- **MATERIAL PROVIDED**
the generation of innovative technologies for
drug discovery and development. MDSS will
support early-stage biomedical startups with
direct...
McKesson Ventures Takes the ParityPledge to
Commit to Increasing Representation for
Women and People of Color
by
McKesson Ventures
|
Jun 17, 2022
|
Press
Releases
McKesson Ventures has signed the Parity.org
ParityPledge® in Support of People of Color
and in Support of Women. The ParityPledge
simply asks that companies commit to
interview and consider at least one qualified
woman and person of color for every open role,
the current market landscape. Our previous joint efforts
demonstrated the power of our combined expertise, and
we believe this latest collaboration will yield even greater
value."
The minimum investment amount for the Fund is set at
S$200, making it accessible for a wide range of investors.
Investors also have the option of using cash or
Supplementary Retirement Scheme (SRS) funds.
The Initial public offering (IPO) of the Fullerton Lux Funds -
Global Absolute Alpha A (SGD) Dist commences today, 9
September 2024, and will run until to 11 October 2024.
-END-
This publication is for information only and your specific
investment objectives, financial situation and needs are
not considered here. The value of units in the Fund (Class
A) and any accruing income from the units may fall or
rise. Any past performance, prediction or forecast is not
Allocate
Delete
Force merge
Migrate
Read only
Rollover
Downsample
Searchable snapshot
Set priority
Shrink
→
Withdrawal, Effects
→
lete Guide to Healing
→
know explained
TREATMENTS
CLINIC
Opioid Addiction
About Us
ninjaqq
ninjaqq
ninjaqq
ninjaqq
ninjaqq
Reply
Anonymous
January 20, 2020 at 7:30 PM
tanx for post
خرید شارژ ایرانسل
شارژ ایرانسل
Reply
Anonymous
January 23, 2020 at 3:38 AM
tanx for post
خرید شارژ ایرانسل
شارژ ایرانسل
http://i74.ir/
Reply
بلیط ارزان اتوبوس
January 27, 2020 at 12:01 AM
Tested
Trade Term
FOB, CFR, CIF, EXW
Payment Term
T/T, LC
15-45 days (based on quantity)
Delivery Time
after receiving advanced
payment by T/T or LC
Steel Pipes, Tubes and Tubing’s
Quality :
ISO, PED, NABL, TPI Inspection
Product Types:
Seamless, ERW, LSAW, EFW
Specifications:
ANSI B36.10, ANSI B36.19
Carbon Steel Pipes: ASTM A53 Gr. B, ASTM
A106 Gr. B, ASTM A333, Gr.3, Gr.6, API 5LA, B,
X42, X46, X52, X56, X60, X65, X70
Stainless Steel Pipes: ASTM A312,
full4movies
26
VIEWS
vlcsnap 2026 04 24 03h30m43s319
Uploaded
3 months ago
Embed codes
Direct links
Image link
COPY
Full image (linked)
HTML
--
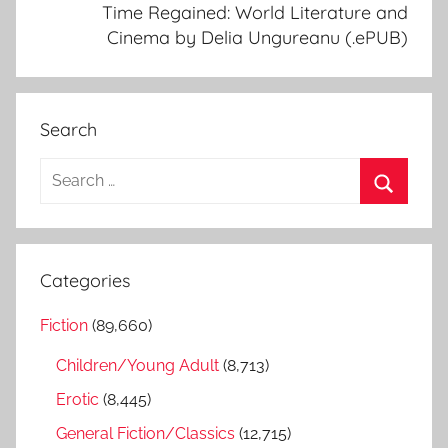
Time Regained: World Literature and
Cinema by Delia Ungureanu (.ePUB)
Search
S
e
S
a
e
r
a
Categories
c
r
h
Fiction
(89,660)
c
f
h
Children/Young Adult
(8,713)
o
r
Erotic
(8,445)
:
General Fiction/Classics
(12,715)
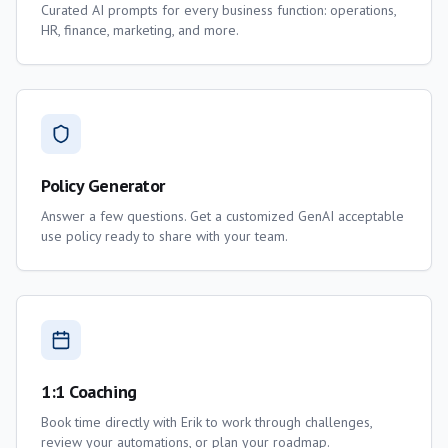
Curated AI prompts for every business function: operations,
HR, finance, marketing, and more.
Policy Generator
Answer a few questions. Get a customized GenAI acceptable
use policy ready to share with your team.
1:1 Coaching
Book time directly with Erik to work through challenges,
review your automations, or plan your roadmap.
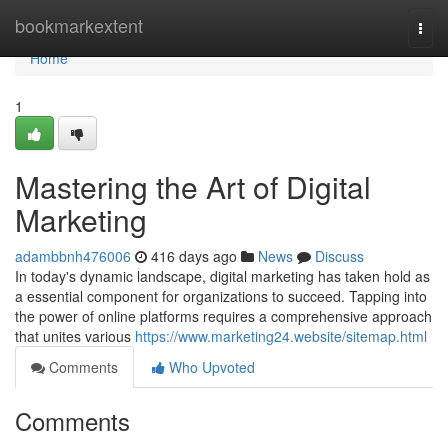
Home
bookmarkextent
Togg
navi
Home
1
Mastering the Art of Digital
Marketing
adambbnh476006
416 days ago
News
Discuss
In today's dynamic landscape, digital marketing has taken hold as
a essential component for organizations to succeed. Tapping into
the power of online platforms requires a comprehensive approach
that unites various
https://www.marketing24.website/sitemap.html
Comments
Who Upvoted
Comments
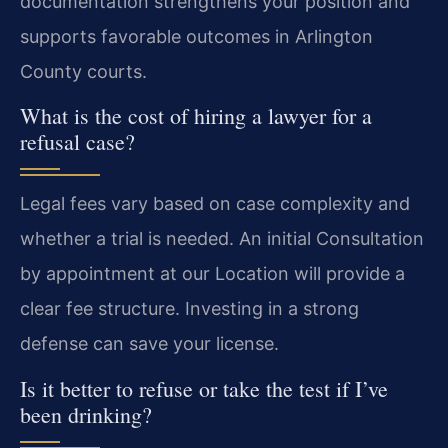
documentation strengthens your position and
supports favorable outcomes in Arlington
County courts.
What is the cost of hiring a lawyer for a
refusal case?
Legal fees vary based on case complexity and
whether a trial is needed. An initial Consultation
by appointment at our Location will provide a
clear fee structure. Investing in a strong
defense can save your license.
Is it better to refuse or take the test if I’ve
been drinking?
--
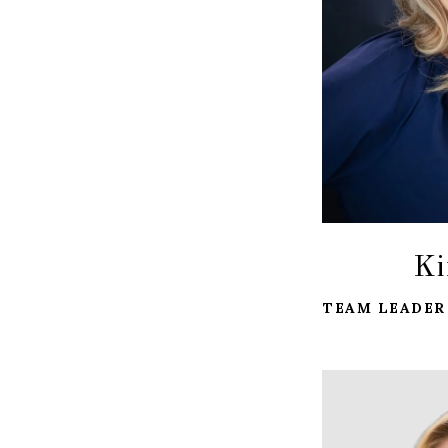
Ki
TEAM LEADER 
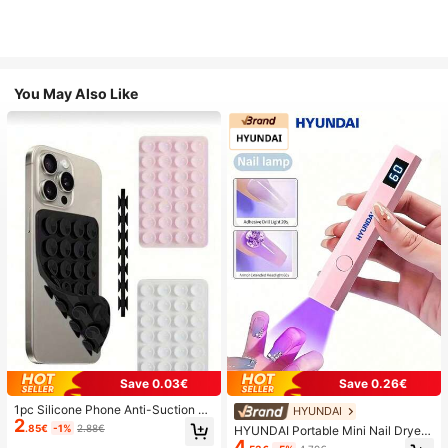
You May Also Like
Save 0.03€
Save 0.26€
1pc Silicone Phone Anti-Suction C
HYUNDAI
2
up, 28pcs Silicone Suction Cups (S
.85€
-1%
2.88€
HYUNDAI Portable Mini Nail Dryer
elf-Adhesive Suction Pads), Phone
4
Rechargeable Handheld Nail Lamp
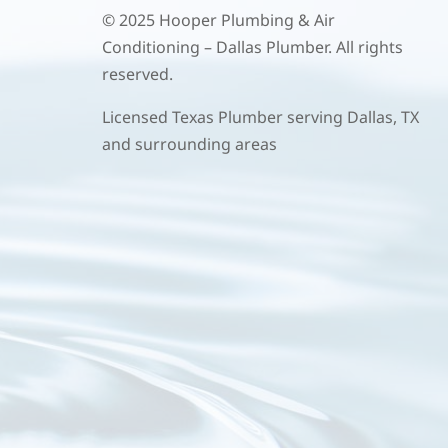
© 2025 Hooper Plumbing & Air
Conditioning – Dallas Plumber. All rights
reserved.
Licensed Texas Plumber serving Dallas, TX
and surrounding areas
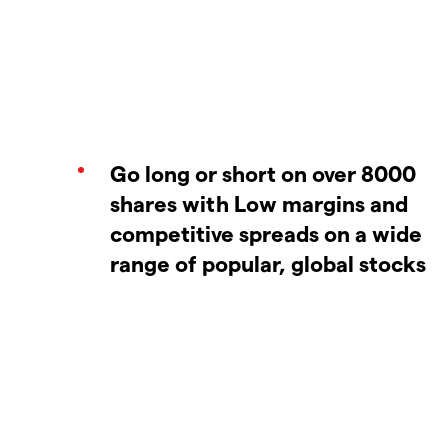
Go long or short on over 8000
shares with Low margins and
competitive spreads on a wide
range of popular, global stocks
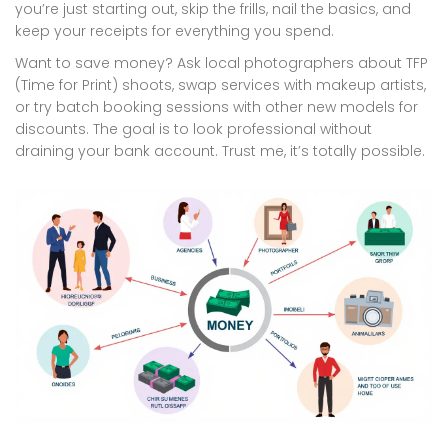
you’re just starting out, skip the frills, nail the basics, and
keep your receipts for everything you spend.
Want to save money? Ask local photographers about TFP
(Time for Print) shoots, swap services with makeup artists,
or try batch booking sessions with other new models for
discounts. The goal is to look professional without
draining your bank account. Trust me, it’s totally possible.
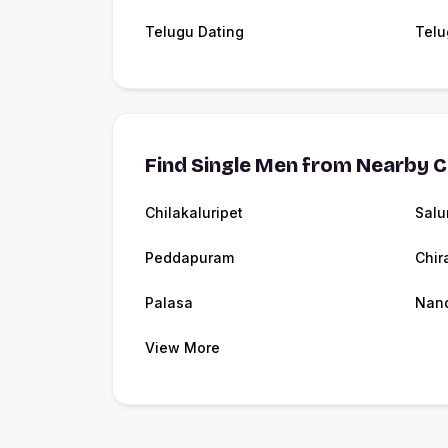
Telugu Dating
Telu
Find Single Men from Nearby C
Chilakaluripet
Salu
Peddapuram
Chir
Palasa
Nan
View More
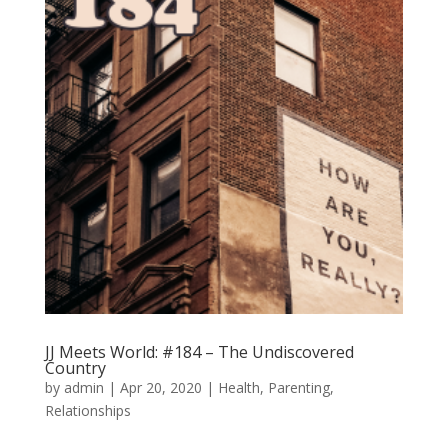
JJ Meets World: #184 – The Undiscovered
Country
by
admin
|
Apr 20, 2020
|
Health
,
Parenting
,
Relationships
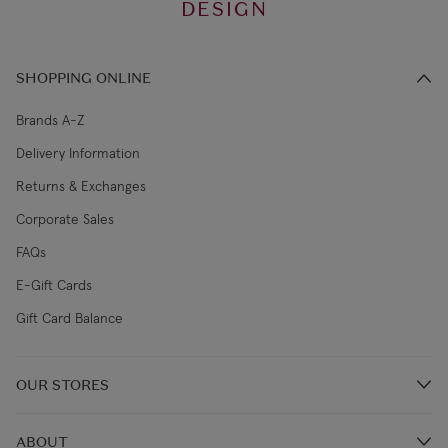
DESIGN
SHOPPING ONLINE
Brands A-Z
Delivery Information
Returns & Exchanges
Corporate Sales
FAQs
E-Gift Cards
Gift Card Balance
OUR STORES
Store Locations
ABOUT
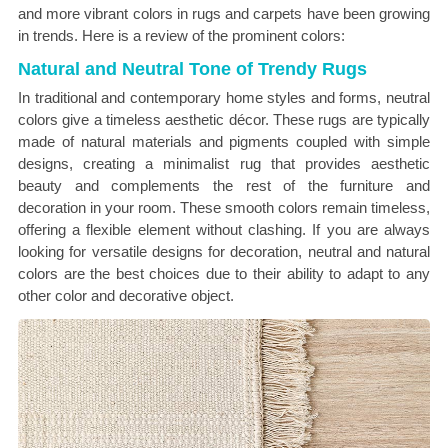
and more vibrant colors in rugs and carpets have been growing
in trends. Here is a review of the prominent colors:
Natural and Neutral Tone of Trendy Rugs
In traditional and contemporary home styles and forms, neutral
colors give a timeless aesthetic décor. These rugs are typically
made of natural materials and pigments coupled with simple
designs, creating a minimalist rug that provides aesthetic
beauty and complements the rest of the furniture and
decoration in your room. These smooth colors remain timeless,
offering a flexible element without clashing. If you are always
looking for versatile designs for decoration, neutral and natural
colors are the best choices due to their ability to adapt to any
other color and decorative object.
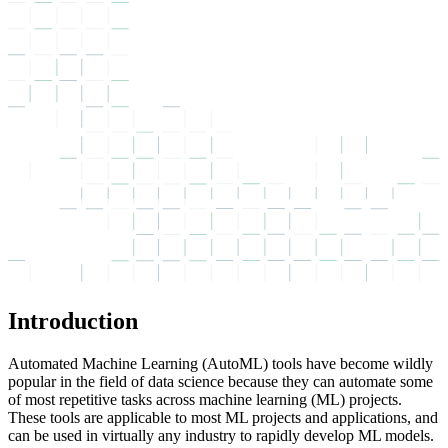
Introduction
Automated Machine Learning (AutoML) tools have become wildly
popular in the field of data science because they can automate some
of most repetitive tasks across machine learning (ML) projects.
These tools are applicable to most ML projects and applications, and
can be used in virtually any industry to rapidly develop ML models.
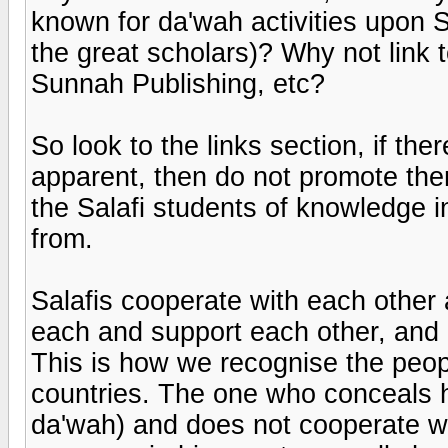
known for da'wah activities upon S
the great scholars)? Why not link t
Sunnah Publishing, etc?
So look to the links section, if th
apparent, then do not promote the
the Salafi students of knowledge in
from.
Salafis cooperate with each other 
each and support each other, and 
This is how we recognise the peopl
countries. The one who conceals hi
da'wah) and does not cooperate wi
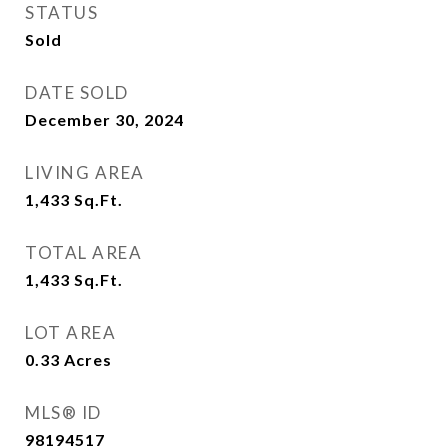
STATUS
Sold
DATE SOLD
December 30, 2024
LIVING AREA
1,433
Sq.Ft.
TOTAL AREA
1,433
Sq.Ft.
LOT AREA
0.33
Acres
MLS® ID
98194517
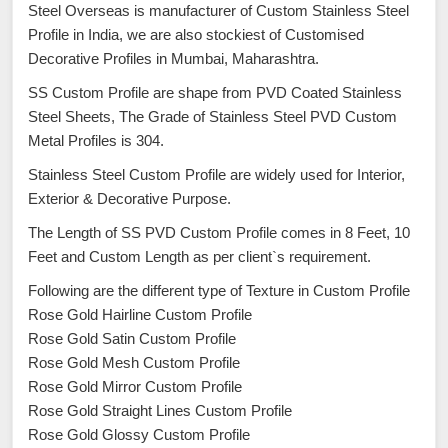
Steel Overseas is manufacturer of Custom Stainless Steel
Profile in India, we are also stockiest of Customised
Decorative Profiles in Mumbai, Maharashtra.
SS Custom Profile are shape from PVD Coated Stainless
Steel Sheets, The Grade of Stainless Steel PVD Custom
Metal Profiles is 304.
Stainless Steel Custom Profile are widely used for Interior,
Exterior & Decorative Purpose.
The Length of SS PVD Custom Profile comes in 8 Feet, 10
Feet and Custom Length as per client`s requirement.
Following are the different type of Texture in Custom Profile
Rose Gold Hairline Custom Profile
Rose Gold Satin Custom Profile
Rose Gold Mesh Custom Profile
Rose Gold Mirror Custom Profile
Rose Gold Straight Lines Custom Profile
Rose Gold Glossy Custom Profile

- **PROMPT**
Go through the records. Copy each line where "Rose" appears.

- **WRITTEN SOLUTION**
Rose Gold Hairline Custom Profile
Rose Gold Satin Custom Profile
Rose Gold Mesh Custom Profile
Rose Gold Mirror Custom Profile
Rose Gold Straight Lines Custom Profile
Rose Gold Glossy Custom Profile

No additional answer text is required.